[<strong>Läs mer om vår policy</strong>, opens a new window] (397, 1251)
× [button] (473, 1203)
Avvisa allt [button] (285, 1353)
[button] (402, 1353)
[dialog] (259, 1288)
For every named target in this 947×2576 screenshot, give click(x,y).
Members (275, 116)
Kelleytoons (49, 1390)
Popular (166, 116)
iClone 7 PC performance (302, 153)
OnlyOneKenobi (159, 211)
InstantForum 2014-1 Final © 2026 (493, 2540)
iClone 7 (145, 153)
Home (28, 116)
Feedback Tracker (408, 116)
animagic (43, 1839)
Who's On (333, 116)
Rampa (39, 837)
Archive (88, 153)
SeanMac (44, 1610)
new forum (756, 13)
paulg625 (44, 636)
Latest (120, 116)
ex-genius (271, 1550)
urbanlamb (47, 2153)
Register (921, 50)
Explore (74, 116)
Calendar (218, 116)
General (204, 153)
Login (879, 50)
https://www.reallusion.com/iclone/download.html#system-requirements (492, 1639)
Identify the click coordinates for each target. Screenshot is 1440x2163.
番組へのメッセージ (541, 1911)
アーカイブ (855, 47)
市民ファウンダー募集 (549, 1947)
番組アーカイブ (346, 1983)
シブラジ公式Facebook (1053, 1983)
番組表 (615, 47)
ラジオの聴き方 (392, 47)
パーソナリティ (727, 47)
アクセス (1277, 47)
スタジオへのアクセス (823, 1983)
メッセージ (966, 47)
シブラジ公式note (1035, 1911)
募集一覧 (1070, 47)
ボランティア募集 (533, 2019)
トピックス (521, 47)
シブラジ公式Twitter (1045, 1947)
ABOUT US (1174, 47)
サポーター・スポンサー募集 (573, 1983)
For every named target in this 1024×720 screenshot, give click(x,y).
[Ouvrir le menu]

WHAT IS EXPECTED ▸ Copy every entry exactly as it is given.

TASK RESPONSE ▸
[<strong>Läs mer om vår policy</strong>, opens a new window] (397, 1251)
× [button] (473, 1203)
Avvisa allt [button] (285, 1353)
[button] (402, 1353)
[dialog] (259, 1288)
For every named target in this 947×2576 screenshot, give click(x,y).
Members (275, 116)
Kelleytoons (49, 1390)
Popular (166, 116)
iClone 7 PC performance (302, 153)
OnlyOneKenobi (159, 211)
InstantForum 2014-1 Final © 2026 (493, 2540)
iClone 7 (145, 153)
Home (28, 116)
Feedback Tracker (408, 116)
animagic (43, 1839)
Who's On (333, 116)
Rampa (39, 837)
Archive (88, 153)
SeanMac (44, 1610)
new forum (756, 13)
paulg625 (44, 636)
Latest (120, 116)
ex-genius (271, 1550)
urbanlamb (47, 2153)
Register (921, 50)
Explore (74, 116)
Calendar (218, 116)
General (204, 153)
Login (879, 50)
https://www.reallusion.com/iclone/download.html#system-requirements (492, 1639)
Identify the click coordinates for each target. Screenshot is 1440x2163.
番組へのメッセージ (541, 1911)
アーカイブ (855, 47)
市民ファウンダー募集 (549, 1947)
番組アーカイブ (346, 1983)
シブラジ公式Facebook (1053, 1983)
番組表 (615, 47)
ラジオの聴き方 (392, 47)
パーソナリティ (727, 47)
アクセス (1277, 47)
スタジオへのアクセス (823, 1983)
メッセージ (966, 47)
シブラジ公式note (1035, 1911)
募集一覧 (1070, 47)
ボランティア募集 (533, 2019)
トピックス (521, 47)
シブラジ公式Twitter (1045, 1947)
ABOUT US (1174, 47)
サポーター・スポンサー募集 (573, 1983)
For every named target in this 1024×720 screenshot, give click(x,y).
[Ouvrir le menu]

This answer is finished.